The Impact of Historical Expectations on Women's Higher Education

By Eisenmann, Linda | Forum on Public Policy: A Journal of the Oxford Round Table, Summer 2007 | Go to article overview

The Impact of Historical Expectations on Women's Higher Education


Eisenmann, Linda, Forum on Public Policy: A Journal of the Oxford Round Table


The Impact of Historical Expectations on Women's Higher Education

In any examination of the status of women's rights and leadership, the issue of education--particularly at the collegiate level--inevitably rises to the fore. Education often provides an important key to expanding women's opportunities, and women's accomplishments are frequently tied to their increased levels of schooling. As a historian of education, I would argue that any examination of current concerns must account for what we know historically; specifically here, ways in which early expectations about women's educational participation have impacted their opportunities and have influenced our ongoing interpretations about their performance.

The educational history of girls and women is one of continually trying to move from the margins to the mainstream. This long-term exclusion is most obvious on the advanced level, where, even though women always constituted a large part of the collegiate population, they were rarely viewed as central players. For younger girls, education in the basics was long valued, but its importance as preparation for girls' futures was much less potent.

This argument about indifference toward women in colleges and universities may seem surprising today, when women constitute 60% or more of students on most campuses. (1) In fact, this current participation rate is often cited as a problem, as if women's greater presence automatically disadvantages men or as if their predominance equates to men's exclusion.
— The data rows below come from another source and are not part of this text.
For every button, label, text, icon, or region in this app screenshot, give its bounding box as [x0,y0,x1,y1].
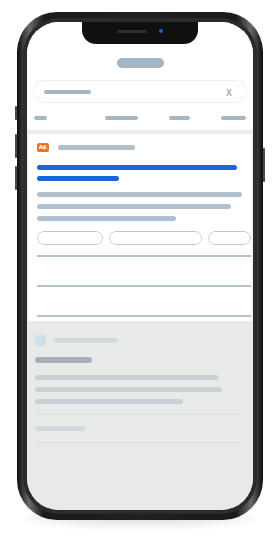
button[interactable] [208,231,251,245]
button[interactable]: Clear search [33,80,247,103]
button[interactable] [169,114,190,122]
staticText: Ad. [39,144,48,151]
button[interactable] [109,231,202,245]
button[interactable] [35,335,118,346]
button[interactable]: Ad. [29,134,251,321]
staticText: X [226,86,232,98]
button[interactable] [105,114,138,122]
button[interactable] [117,58,164,68]
button[interactable] [37,231,103,245]
button[interactable] [34,114,47,122]
button[interactable]: Clear search [222,85,236,99]
button[interactable] [221,114,246,122]
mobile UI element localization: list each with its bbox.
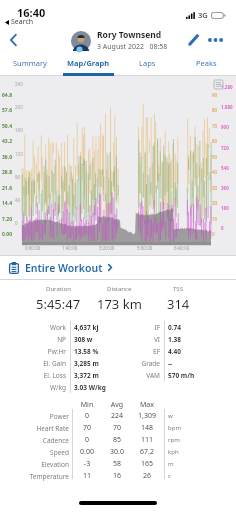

This paper will examine earlier eras when women's educational participation raised questions and when their curricular choices seemed to mean feminization at men's expense, suggesting that such viewpoints must be tempered with an understanding of their wider contexts.

I would argue that there have been many times in the past when, if women's performance defied expectations, people saw what they expected to see rather than analyzing what women actually did and what that behavior meant. The momentum of women's achievement in higher education continues to be affected even today by the influence of these past beliefs.

This paper will explain three longstanding expectations about girls, women, and their futures which, over the last two centuries in both the U.S. and Britain, created gendered approaches to their education. The first expectation, which predominated until the 1860s or so, was that women were not especially interested in education because there was so little opportunity for them to use anything beyond basic training. The second, which overlapped the earlier notion but lasted until the early 1900s, was that women were not capable of advanced education. A particular concern here was that the strains of collegiate schooling would harm women's health. The third expectation--which evolved only after their participation was assured--was that women were best treated in segregated settings and with specialized curricula. Although coeducation eventually dominated both the school and college landscapes, this notion of separate treatment has had a long effect on women's participation.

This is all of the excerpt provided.